『【推しの子】』原作改変問題を扱う切り口の鋭さ 原作者・鮫島アビ子が起こした“波乱”

『【推しの子】』原作改変問題を扱う鋭さ

 これほどまでに、国民を熱狂させた令和のアニメがあっただろうか。今や『【推しの子】』という作品名を耳にしたことのない人の方が少ないかもしれない。アニメファン以外の層も大きく巻き込んで、社会現象を巻き起こした『【推しの子】』が、ついに帰ってきた。

 『【推しの子】』は、恋愛リアリティーショー、アイドル業界と、エンターテインメントの世界で輝く若者たちの姿を、様々な切り口で鮮やかに描写してきた。その魅力的な世界観は、視聴者の心を掴んで離さない。そんな本作が第2期で挑むのは「2.5次元舞台」という、極めてエッジの効いたテーマだ。

TVアニメ『【推しの子】』第2期メインPV第2弾【2024年7月3日より放送開始】

 2.5次元舞台では、漫画やアニメ、ゲームなどを原作とした作品を、舞台やミュージカル(3次元)で再現する。原作との解釈の一致を見つける面白さもある、アツい現場である。一方で、漫画を原作とし、それを舞台化(アニメ化)する難しさは、まさに“原作もの”である『【推しの子】』ならではの題材と言えるだろう。

 ちなみに「東京ブレイド」の舞台は、ステージアラウンドという360度が舞台になる形式を採用している。第1話の冒頭でも、実際に視聴者が一番後ろの席でステージを鑑賞しているような演出で、その没入感を再現していた。

 「東京ブレイド」の舞台で中心的な役割を担うのは、実力派揃いの劇団ララライの劇団員たちだ。中でもエースの黒川あかね(CV:石見舞菜香)と看板役者の姫川大輝(CV:内山昂輝)は、そのずば抜けた演技力で舞台の制作陣からの期待も大きい。

 今回の舞台に参加を決めたアクア(CV:大塚剛央)には、隠された目的があった。アクアが父親の正体を追う中で、鍵となる存在として浮かび上がった劇団ララライ。星野アイ(CV:高橋李依)も一時所属し雰囲気が変わった分岐点でもある。その真相に迫るため、アクアは舞台への参加を決意したのだ。

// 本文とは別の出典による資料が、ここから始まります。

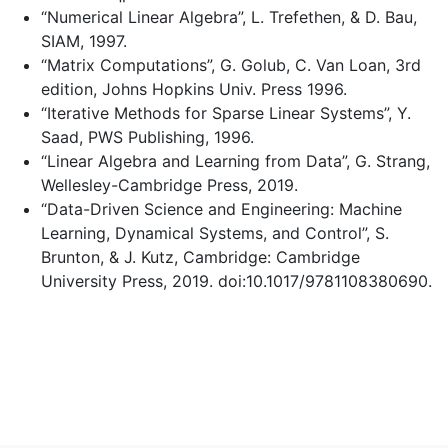
“Numerical Linear Algebra”, L. Trefethen, & D. Bau,
SIAM, 1997.
“Matrix Computations”, G. Golub, C. Van Loan, 3rd
edition, Johns Hopkins Univ. Press 1996.
“Iterative Methods for Sparse Linear Systems”, Y.
Saad, PWS Publishing, 1996.
“Linear Algebra and Learning from Data”, G. Strang,
Wellesley-Cambridge Press, 2019.
“Data-Driven Science and Engineering: Machine
Learning, Dynamical Systems, and Control”, S.
Brunton, & J. Kutz, Cambridge: Cambridge
University Press, 2019. doi:10.1017/9781108380690.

 キャストの顔合わせを終え、いよいよ台本読みと本格的な稽古が開始。しかし、役者たちの兼任スケジュールの都合で、全体稽古よりも3〜4人単位のグループ稽古が中心に。舞台では、2つのチームの激しい抗争が描かれる予定だ。主人公側の新宿クラスタには姫川、有馬かな(CV:潘めぐみ)、鳴嶋メルト(CV:前田誠二)が所属。対する渋谷クラスタには黒川、アクア、鴨志田朔夜(CV:小林裕介)が配置された。